(Document layout detection data)
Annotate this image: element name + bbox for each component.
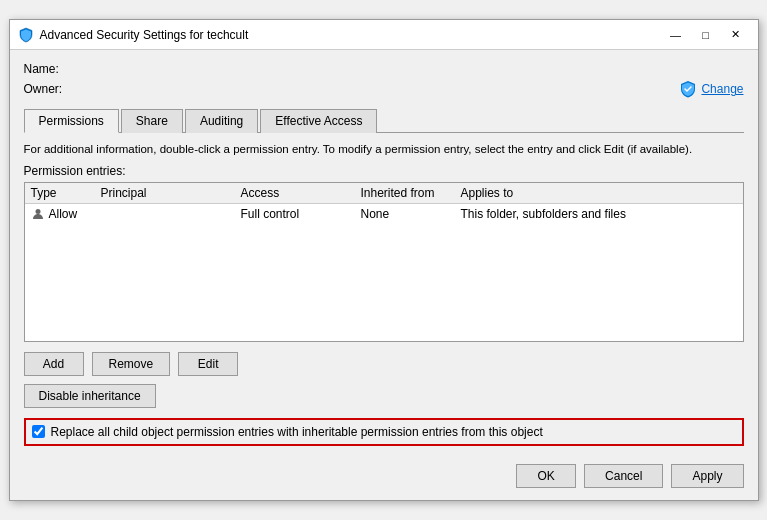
main-window: Advanced Security Settings for techcult … — [9, 19, 759, 500]
cell-principal — [95, 203, 235, 224]
replace-permissions-row: Replace all child object permission entr… — [24, 418, 744, 446]
tab-effective-access[interactable]: Effective Access — [260, 109, 377, 133]
replace-permissions-label: Replace all child object permission entr… — [51, 425, 543, 439]
col-header-access: Access — [235, 183, 355, 204]
tab-permissions[interactable]: Permissions — [24, 109, 119, 133]
change-shield-icon — [679, 80, 697, 98]
permissions-table-container: Type Principal Access Inherited from App… — [24, 182, 744, 342]
remove-button[interactable]: Remove — [92, 352, 171, 376]
cell-inherited: None — [355, 203, 455, 224]
tab-auditing[interactable]: Auditing — [185, 109, 258, 133]
col-header-principal: Principal — [95, 183, 235, 204]
dialog-content: Name: Owner: Change Permissions — [10, 50, 758, 499]
col-header-inherited: Inherited from — [355, 183, 455, 204]
table-header-row: Type Principal Access Inherited from App… — [25, 183, 743, 204]
name-row: Name: — [24, 62, 744, 76]
ok-button[interactable]: OK — [516, 464, 576, 488]
bottom-buttons: OK Cancel Apply — [24, 460, 744, 488]
title-buttons: — □ ✕ — [662, 25, 750, 45]
apply-button[interactable]: Apply — [671, 464, 743, 488]
name-label: Name: — [24, 62, 74, 76]
title-bar: Advanced Security Settings for techcult … — [10, 20, 758, 50]
close-button[interactable]: ✕ — [722, 25, 750, 45]
window-icon — [18, 27, 34, 43]
add-button[interactable]: Add — [24, 352, 84, 376]
change-link[interactable]: Change — [679, 80, 743, 98]
permissions-table: Type Principal Access Inherited from App… — [25, 183, 743, 225]
cell-access: Full control — [235, 203, 355, 224]
col-header-type: Type — [25, 183, 95, 204]
replace-permissions-checkbox[interactable] — [32, 425, 45, 438]
owner-label: Owner: — [24, 82, 74, 96]
edit-button[interactable]: Edit — [178, 352, 238, 376]
cancel-button[interactable]: Cancel — [584, 464, 663, 488]
user-icon — [31, 207, 45, 221]
table-row[interactable]: AllowFull controlNoneThis folder, subfol… — [25, 203, 743, 224]
cell-type: Allow — [25, 203, 95, 224]
tab-share[interactable]: Share — [121, 109, 183, 133]
tabs-container: Permissions Share Auditing Effective Acc… — [24, 108, 744, 133]
svg-point-0 — [35, 209, 40, 214]
disable-inheritance-button[interactable]: Disable inheritance — [24, 384, 156, 408]
info-text: For additional information, double-click… — [24, 141, 744, 157]
owner-row: Owner: Change — [24, 80, 744, 98]
cell-applies: This folder, subfolders and files — [455, 203, 743, 224]
permissions-section-label: Permission entries: — [24, 164, 744, 178]
window-title: Advanced Security Settings for techcult — [40, 28, 249, 42]
action-buttons-row: Add Remove Edit — [24, 352, 744, 376]
title-bar-left: Advanced Security Settings for techcult — [18, 27, 249, 43]
minimize-button[interactable]: — — [662, 25, 690, 45]
maximize-button[interactable]: □ — [692, 25, 720, 45]
change-label: Change — [701, 82, 743, 96]
col-header-applies: Applies to — [455, 183, 743, 204]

- **Work instruction**
Output the entries above exactly. Drop the pictures.

- **Output of the exercise**
Annotate this image: element name + bbox for each component.
main-window: Advanced Security Settings for techcult … — [9, 19, 759, 500]
cell-principal — [95, 203, 235, 224]
replace-permissions-row: Replace all child object permission entr… — [24, 418, 744, 446]
tab-effective-access[interactable]: Effective Access — [260, 109, 377, 133]
replace-permissions-label: Replace all child object permission entr… — [51, 425, 543, 439]
col-header-access: Access — [235, 183, 355, 204]
tab-permissions[interactable]: Permissions — [24, 109, 119, 133]
change-shield-icon — [679, 80, 697, 98]
permissions-table-container: Type Principal Access Inherited from App… — [24, 182, 744, 342]
remove-button[interactable]: Remove — [92, 352, 171, 376]
cell-inherited: None — [355, 203, 455, 224]
tab-auditing[interactable]: Auditing — [185, 109, 258, 133]
col-header-principal: Principal — [95, 183, 235, 204]
dialog-content: Name: Owner: Change Permissions — [10, 50, 758, 499]
col-header-inherited: Inherited from — [355, 183, 455, 204]
table-header-row: Type Principal Access Inherited from App… — [25, 183, 743, 204]
name-row: Name: — [24, 62, 744, 76]
ok-button[interactable]: OK — [516, 464, 576, 488]
bottom-buttons: OK Cancel Apply — [24, 460, 744, 488]
title-buttons: — □ ✕ — [662, 25, 750, 45]
apply-button[interactable]: Apply — [671, 464, 743, 488]
name-label: Name: — [24, 62, 74, 76]
title-bar: Advanced Security Settings for techcult … — [10, 20, 758, 50]
close-button[interactable]: ✕ — [722, 25, 750, 45]
window-icon — [18, 27, 34, 43]
add-button[interactable]: Add — [24, 352, 84, 376]
change-link[interactable]: Change — [679, 80, 743, 98]
permissions-table: Type Principal Access Inherited from App… — [25, 183, 743, 225]
cell-access: Full control — [235, 203, 355, 224]
col-header-type: Type — [25, 183, 95, 204]
replace-permissions-checkbox[interactable] — [32, 425, 45, 438]
owner-label: Owner: — [24, 82, 74, 96]
edit-button[interactable]: Edit — [178, 352, 238, 376]
cancel-button[interactable]: Cancel — [584, 464, 663, 488]
user-icon — [31, 207, 45, 221]
table-row[interactable]: AllowFull controlNoneThis folder, subfol… — [25, 203, 743, 224]
cell-type: Allow — [25, 203, 95, 224]
tab-share[interactable]: Share — [121, 109, 183, 133]
tabs-container: Permissions Share Auditing Effective Acc… — [24, 108, 744, 133]
svg-point-0 — [35, 209, 40, 214]
disable-inheritance-button[interactable]: Disable inheritance — [24, 384, 156, 408]
info-text: For additional information, double-click… — [24, 141, 744, 157]
owner-row: Owner: Change — [24, 80, 744, 98]
cell-applies: This folder, subfolders and files — [455, 203, 743, 224]
permissions-section-label: Permission entries: — [24, 164, 744, 178]
window-title: Advanced Security Settings for techcult — [40, 28, 249, 42]
action-buttons-row: Add Remove Edit — [24, 352, 744, 376]
title-bar-left: Advanced Security Settings for techcult — [18, 27, 249, 43]
minimize-button[interactable]: — — [662, 25, 690, 45]
maximize-button[interactable]: □ — [692, 25, 720, 45]
change-label: Change — [701, 82, 743, 96]
col-header-applies: Applies to — [455, 183, 743, 204]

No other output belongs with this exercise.